*** Records for the exercise Section Begins ***

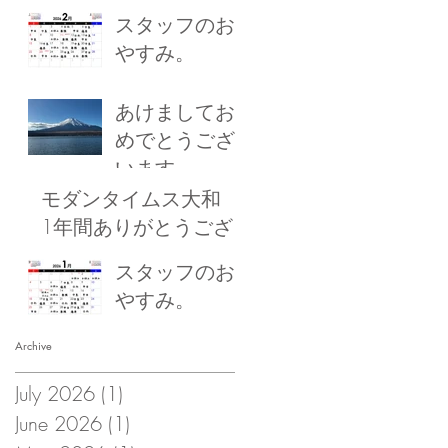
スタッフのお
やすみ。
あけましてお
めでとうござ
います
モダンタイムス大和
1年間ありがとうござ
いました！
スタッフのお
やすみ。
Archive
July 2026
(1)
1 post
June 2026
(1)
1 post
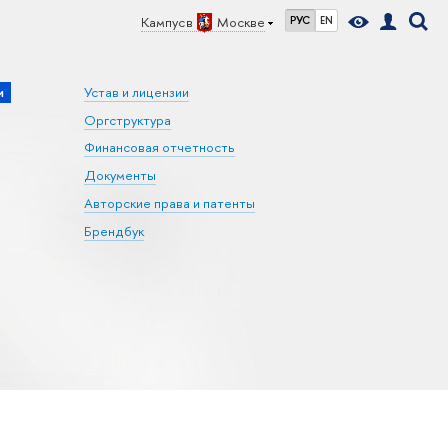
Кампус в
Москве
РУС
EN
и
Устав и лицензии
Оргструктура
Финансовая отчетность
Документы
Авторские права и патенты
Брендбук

*** Records for the exercise Section Ends ***
*** Records for the exercise Section Begins ***

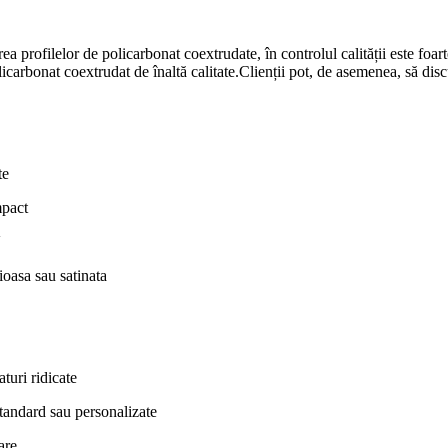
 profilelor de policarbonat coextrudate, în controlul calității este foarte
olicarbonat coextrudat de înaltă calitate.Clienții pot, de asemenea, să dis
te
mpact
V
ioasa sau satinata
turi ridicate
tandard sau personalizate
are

*** Records for the exercise Section Ends ***
*** Records for the exercise Section Begins ***

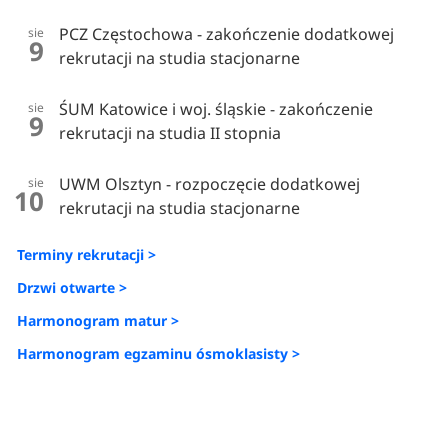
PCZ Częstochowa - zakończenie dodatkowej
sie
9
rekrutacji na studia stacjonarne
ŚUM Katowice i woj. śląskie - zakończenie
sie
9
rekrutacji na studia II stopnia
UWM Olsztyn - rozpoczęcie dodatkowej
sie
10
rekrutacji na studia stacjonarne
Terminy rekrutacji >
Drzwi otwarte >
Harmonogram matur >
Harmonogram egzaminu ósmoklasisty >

*** Records for the exercise Section Ends ***

:: What is required ::
Go through the records and report each line that contains "dodatkowej".

:: Output below ::
PCZ Częstochowa - zakończenie dodatkowej
UWM Olsztyn - rozpoczęcie dodatkowej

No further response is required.